Befürworten Sie ein Tempolimit auf Autobahnen in Deutschland? Wenn ja, warum?

Selbstverständlich bin ich für ein Tempolimit – wie alle anderen Verkehrsplanungsprofessoren auch. Einfach weil die Gesetze der Physik auch auf Autobahnen gelten. Doppelt so hohe Geschwindigkeit bedeutet viermal so hoher Energieverbrauch. Und höhere Geschwindigkeiten bedeuten viel schwerere Unfälle, mehr Lärm, mehr Abgas, mehr CO2 und auch mehr Flächenverbrauch - weil nicht ganz so schnelle Autobahnen anders trassiert werden können.

 

Aber man hört doch immer wieder in der Diskussion, die Einsparungen beim C02 wären minimal? Von 0,5 Prozent sind da die Rede…

Bei diesem hierzulande emotionalen Thema versuchen viele, einfach die positiven Wirkungen klein zu rechnen. Jeder von uns, der in seinem Auto eine Verbrauchsanzeige hat, weiß doch, wie rasant der Verbrauch bei hohen Geschwindigkeiten nach oben geht. Und natürlich würde ein Tempolimit auf den Autobahnen, wo noch keines gilt, zu deutlichen Einsparungen führen: Die Autos dort würden vielleicht auf diesen Strecken 20 bis 30 Prozent CO2 sparen. Aber bezogen auf "alle Autobahnkilometer" sind das natürlich vielleicht nur noch halb so viele Prozente. Der Trick ist jetzt: Man bezieht das einfach auf die CO2-Emissionen auf "allen Straßen", also auch auf Landstraßen und in der Stadt. Die sind zwar vom Tempolimit überhaupt nicht betroffen, aber auch dort fahren ja Autos. Und - oh Wunder - jetzt wird der Prozentwert noch viel kleiner, obwohl ja die gleichen Tonnen CO2 gespart werden. Ganz böswillige beziehen die "Einsparungen durch Tempolimit auf den noch unbegrenzten Strecken" auf alle Emissionen im Verkehr, also auch die von Bussen oder LKW oder Zügen oder Flugzeugen - und schon wird der Prozentsatz minimal.

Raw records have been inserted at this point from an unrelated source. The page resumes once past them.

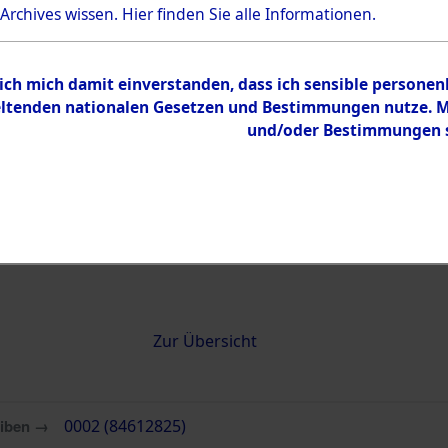
 Archives wissen.
Hier
finden Sie alle Informationen.
0002 (84612825)
 ich mich damit einverstanden, dass ich sensible persone
tenden nationalen Gesetzen und Bestimmungen nutze. Mir
und/oder Bestimmungen st
Übergeordnetes
Attempted 
Dokument
Ergebnisse
Auswertung
identifizie
Todesmärs
Inhalt
Zur Übersicht
eiben →
0002 (84612825)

Man kann das Spiel noch weiter treiben. Wichtig für alle ist: Ein Prozentwert ist beliebig manipulierbar, wenn man nicht dazu sagt, was die Grundgesamtheit, die 100 Prozent, sind - und das wird in der Debatte fast immer weg gelassen!

 

Welche Wirkungen hätte ein Tempolimit auf den Verkehrsfluss – und das damit verbundene Unfallrisiko?

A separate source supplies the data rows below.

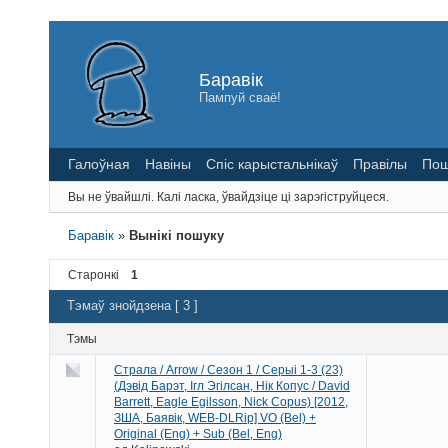
Баравік
Пампуй сваё!
Галоўная
Навіны
Спіс карыстальнікаў
Правілы
Пош
Вы не ўвайшлі.
Калі ласка, ўвайдзіце ці зарэгіструйцеся.
Баравік
»
Вынікі пошуку
Старонкі
1
Тэмаў знойдзена [ 3 ]
Тэмы
Страла / Arrow / Сезон 1 / Серыі 1-3 (23)
(Дэвід Барэт, Ігл Эгілсан, Нік Копус / David
Barrett, Eagle Egilsson, Nick Copus) [2012,
ЗША, Баявік, WEB-DLRip] VO (Bel) +
Original (Eng) + Sub (Bel, Eng)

Bei einem homogenen Verkehrsfluss ist das Fahren entspannt, die Verbräuche sinken, weil man nicht ständig Gas gibt oder bremst, die Unfallzahlen gehen drastisch zurück, weil ja alle annähernd gleich schnell sind. Die Unfallschwere sinkt sogar überproportional, der Lärm geht zurück.

 

Das ist ganz unstrittig: Verkehrsplaner wissen, dass die Kapazität der Straßen dann am größten ist, wenn die Geschwindigkeitsunterschiede zwischen allen Fahrzeugen möglichst klein sind! Das nennt sich dann "homogener Verkehrsfluss". Bei einem homogenen Verkehrsfluss ist das Fahren entspannt, die Verbräuche sinken, weil man nicht ständig Gas gibt oder bremst, die Unfallzahlen gehen drastisch zurück, weil ja alle annähernd gleich schnell sind. Die Unfallschwere sinkt sogar überproportional, der Lärm geht zurück. Das kann man alles messen, das ist pure Physik. Das lernen die Schülerinnen und Schüler in der siebten Klasse im Physikunterricht. Aber wenn es dann um die große Politik geht, wenn es um Gefühle und die letzten „Freiheiten“ auf unseren Straßen geht und wenn es um deutsche "Premium-Fahrzeuge" geht, dann wird die Physik oft links liegen gelassen: Nur so kann man die aktuellen Äußerungen etwa des deutschen Verkehrsministers verstehen.

 

Würde die Zahl tödlicher Unfälle sinken, gäbe es ein Tempolimit?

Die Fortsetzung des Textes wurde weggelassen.